The appeal was from an order denying resentencing under Penal Code 1170. The defendant had petitioned for resentencing based on Los Angeles DA George Gascón’s more lenient policies. But the trial court rejected the petition as untimely. The defendant filed an appeal in pro per.

For appellate representation, the case was forwarded to the California Appellate Project. The CAP’s executive director himself took on responsibility for the case as counsel of record. In the opening brief, counsel included a jurisdictional statement that the order was appealable under Penal Code section 1237(b), which makes a postjudgment order appealable that “affect[s] the substantial rights of the party.” A pretty malleable standard. So maybe that was enough?

Unfortunately for the defendant and his counsel, the Court of Appeal did its own research and found another Court of Appeal case on point holding that an appeal from an order denying resentencing is not appealable. (People v. Chlad (1992) 6 Cal.App.4th 1719, 1725-1726 [a Fourth District case, also citing First and Second District cases].)

The court gave defendant and counsel a chance to respond. The court directed counsel to submit a letter brief whether Chlad could be distinguished, and whether counsel’s failure to mention Chlad violated counsel’s duty of candor. (Rules Prof. Conduct, rule 3.3(a)(2) [a lawyer shall not “fail to disclose to the tribunal legal authority in the controlling jurisdiction known to the lawyer to be directly adverse to the position of the client and not disclosed by opposing counsel ....”].)

To this, counsel took an odd tack. He did not try to distinguish Chlad. He also did not take the position that he was unaware of Chlad. Instead, counsel justified his decision by asserting he had a duty “to refrain from arguing against his client . . . .”

The court called this “a false choice . . . because the duty of candor is one of disclosure not acquiescence.” Counsel could have met his duty of candor by simply citing the adverse authority and arguing “this court should decline to follow that authority and permit the appeal to proceed as one taken from an order after judgment affecting substantial rights.”

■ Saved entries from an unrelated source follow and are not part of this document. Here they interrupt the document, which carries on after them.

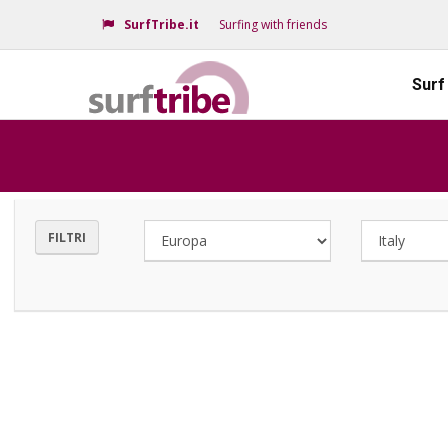
SurfTribe.it
Surfing with friends
Surf
FILTRI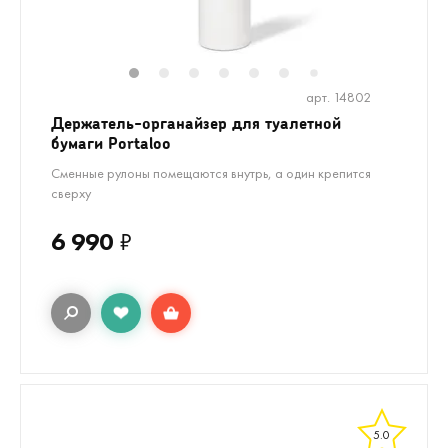
1
2
3
4
5
6
8
9
7
арт. 14802
Держатель-органайзер для туалетной
бумаги Portaloo
Сменные рулоны помещаются внутрь, а один крепится
сверху
6 990
₽
5.0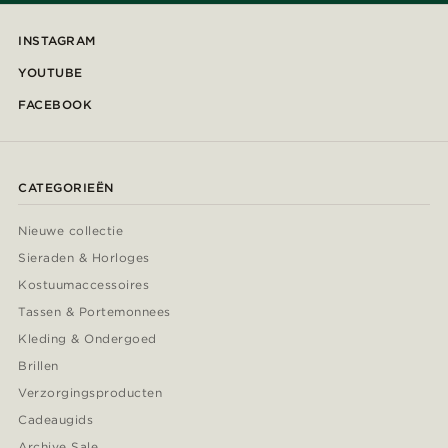
INSTAGRAM
YOUTUBE
FACEBOOK
CATEGORIEËN
Nieuwe collectie
Sieraden & Horloges
Kostuumaccessoires
Tassen & Portemonnees
Kleding & Ondergoed
Brillen
Verzorgingsproducten
Cadeaugids
Archive Sale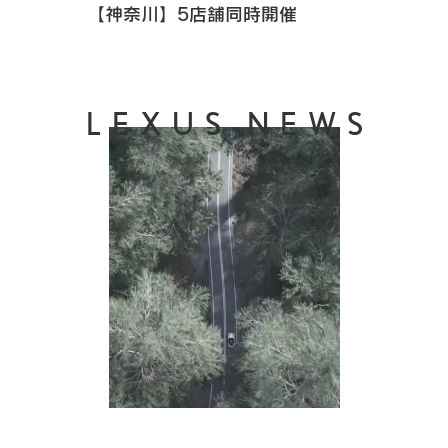
【神奈川】5店舗同時開催
LEXUS NEWS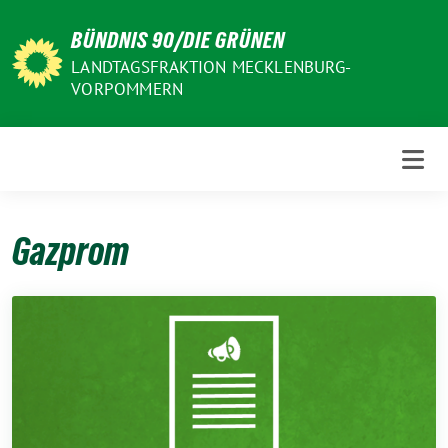
Weiter
BÜNDNIS 90/DIE GRÜNEN
zum
Inhalt
LANDTAGSFRAKTION MECKLENBURG-
VORPOMMERN
Gazprom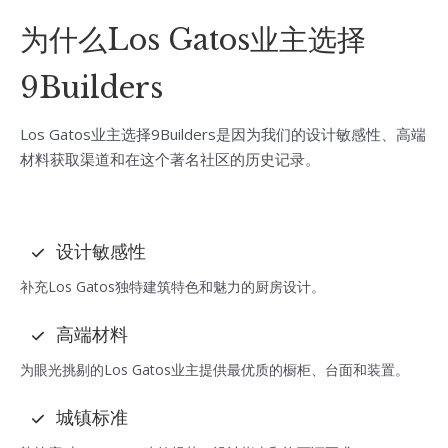
为什么Los Gatos业主选择
9Builders
Los Gatos业主选择9Builders是因为我们的设计敏感性、高端
材料获取渠道和在这个著名社区的历史记录。
设计敏感性
补充Los Gatos独特建筑特色和魅力的厨房设计。
高端材料
为眼光挑剔的Los Gatos业主提供最优质的橱柜、台面和装置。
城镇标准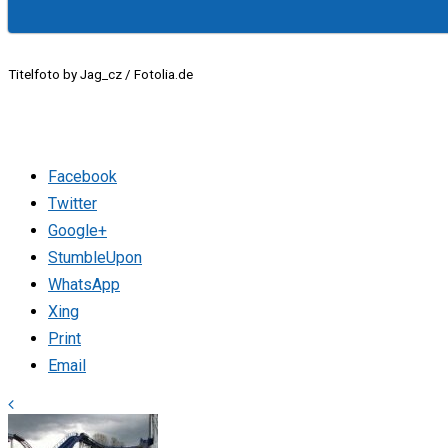
Titelfoto by Jag_cz / Fotolia.de
Facebook
Twitter
Google+
StumbleUpon
WhatsApp
Xing
Print
Email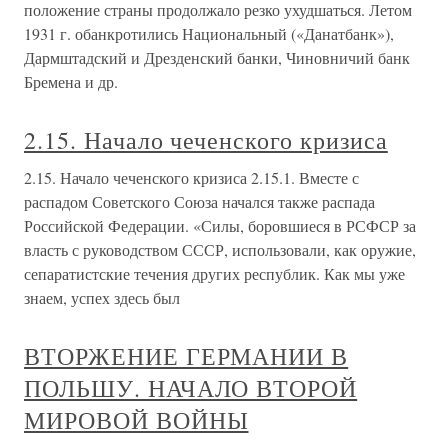
положение страны продолжало резко ухудшаться. Летом
1931 г. обанкротились Национальный («Данатбанк»),
Дармштадский и Дрезденский банки, Чиновничий банк
Бремена и др.
2.15. Начало чеченского кризиса
2.15. Начало чеченского кризиса 2.15.1. Вместе с
распадом Советского Союза начался также распада
Российской Федерации. «Силы, боровшиеся в РСФСР за
власть с руководством СССР, использовали, как оружие,
сепаратистские течения других республик. Как мы уже
знаем, успех здесь был
ВТОРЖЕНИЕ ГЕРМАНИИ В
ПОЛЬШУ. НАЧАЛО ВТОРОЙ
МИРОВОЙ ВОЙНЫ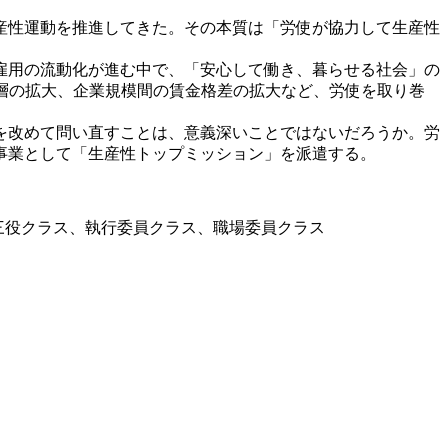
、生産性運動を推進してきた。その本質は「労使が協力して生産性
雇用の流動化が進む中で、「安心して働き、暮らせる社会」の
層の拡大、企業規模間の賃金格差の拡大など、労使を取り巻
を改めて問い直すことは、意義深いことではないだろうか。労
事業として「生産性トップミッション」を派遣する。
三役クラス、執行委員クラス、職場委員クラス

The court warned that any future violation “may warrant disciplinary review by the State Bar or other corrective action.”

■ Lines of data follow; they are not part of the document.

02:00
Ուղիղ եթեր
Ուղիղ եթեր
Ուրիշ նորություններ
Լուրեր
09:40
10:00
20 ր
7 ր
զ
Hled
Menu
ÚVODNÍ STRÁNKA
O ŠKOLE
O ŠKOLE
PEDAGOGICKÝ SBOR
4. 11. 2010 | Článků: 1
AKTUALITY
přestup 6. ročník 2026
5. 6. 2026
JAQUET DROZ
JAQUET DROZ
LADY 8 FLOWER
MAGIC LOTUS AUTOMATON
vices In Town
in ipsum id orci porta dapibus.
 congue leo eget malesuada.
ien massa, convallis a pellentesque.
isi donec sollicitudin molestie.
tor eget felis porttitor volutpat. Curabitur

The Upshot: If you are an appellant, this is a good reminder that the Court of Appeal pays close attention to your Statement of Appealability in your opening brief. Do not gloss over it. If there is doubt about appealability, be prepared to raise the collateral-order doctrine, or to seek review on a writ basis. If you are unsure whether your order is appealable, consider consulting an appellate specialist.

Comment: There is just one word about this opinion bothers me, and that word is, “controlling.” As in, the citation to rule 3.3(a)(2) of the Rules of Professional Conduct, which says a lawyer must disclose any legal authority “in the controlling jurisdiction....”

This opinion was issued by the Second District Court of Appeal. Chlad was a Fourth District case. And regardless of the district, the California appellate court system has no horizontal stare decisis, which means that no Court of Appeal opinion is binding on any other Court of Appeal.

Comment 3 to rule 3.3 states: “Legal authority in the controlling jurisdiction may include legal authority outside the jurisdiction in which the tribunal* sits, such as a federal statute or case that is determinative of an issue in a state court proceeding or a Supreme Court decision that is binding on a lower court. But this case did not involve a federal statute, or a Supreme Court decision that was “binding” on this court.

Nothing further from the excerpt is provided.